Location
- Kenyon Lane Middleton, Greater Manchester, M24 2GT England
- 53°32′53″N 2°10′54″W﻿ / ﻿53.5480°N 2.1816°W

Information
- Type: Academy
- Motto: "Practice Makes Permanent!" -J. Boyle 2020
- Local authority: Rochdale
- Trust: Dixons
- Department for Education URN: 105842 Tables
- Ofsted: Reports
- Headteacher: Janine Kellett
- Gender: Coeducational
- Age: 11 to 16
- Enrolment: 1,341
- Website: http://www.middtech.com/

= Middleton Technology School =

Middleton Technology School is a coeducational secondary school in the Middleton area of the Metropolitan Borough of Rochdale in Greater Manchester, England. Since 1995 the school has specialised in technology, vocational
education and Raising Achievement Transforming Learning (RATL). During a 2006 Ofsted inspection the school was described as "Outstanding".

==History==
The school was awarded specialist status as a Technology College in 1995, the first school in North West England to do so.

As a result of the British Governments Building Schools for the Future (BSF) programme, Middleton Technology School received £9million to build new and improved facilities. This includes the construction of a new technology block to house specialist science, technology, engineering and mathematics classrooms. Work also includes rebuilding the remainder of the school, and is expected to the completed in late 2012. The school had planned to gain academy status, but was forced to abandon this as the school would be liable for £2million VAT payment from the BSF project.

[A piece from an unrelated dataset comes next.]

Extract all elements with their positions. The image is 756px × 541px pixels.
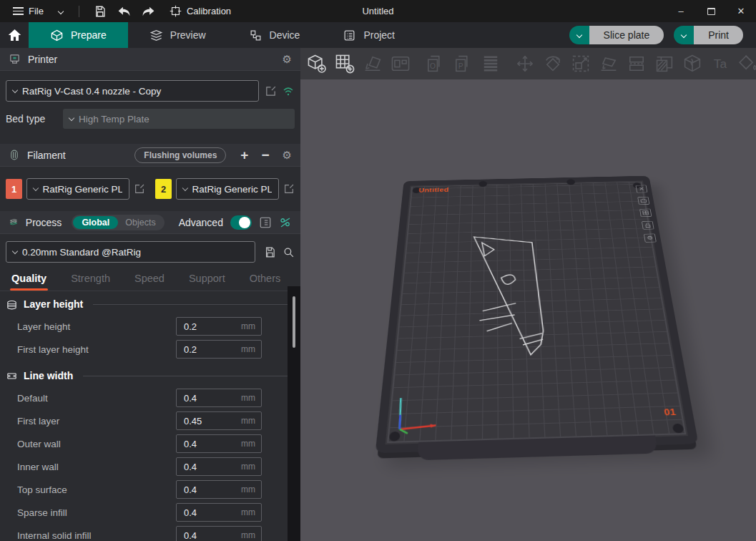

In October 2012, Rochdale Metropolitan Borough Council launched a consultation on the possible closure of the school sixth form. Reasons given for the closure of the sixth form include the relatively small size of the sixth form, falling student numbers, and the alternative sixth form provision offered by Rochdale Sixth Form College which opened in 2010. If the proposal is enacted, the school will not offer any new sixth form courses for students in September 2013, however existing sixth form students at the school will be able to complete their studies without relocating to another institution.

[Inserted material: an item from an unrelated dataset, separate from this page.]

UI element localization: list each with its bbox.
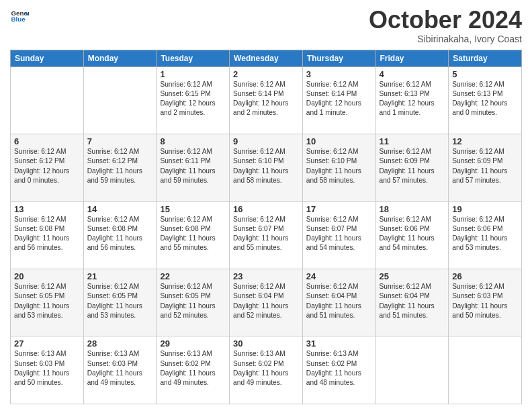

Previously a community school administered by rochdale Metropolitan Borough Council, in September 2016 Middleton Technology School converted to academy status. The school is now sponsored by the Great Academies Education Trust. In March 2026 it was renamed to Dixon Middleton Academy after dixons is became the sponsor

==Notable former pupils==
- Gold-selling music producer Louis Gibzen attended the school between 2002 and 2007.
- Former Manchester United football player David May (footballer).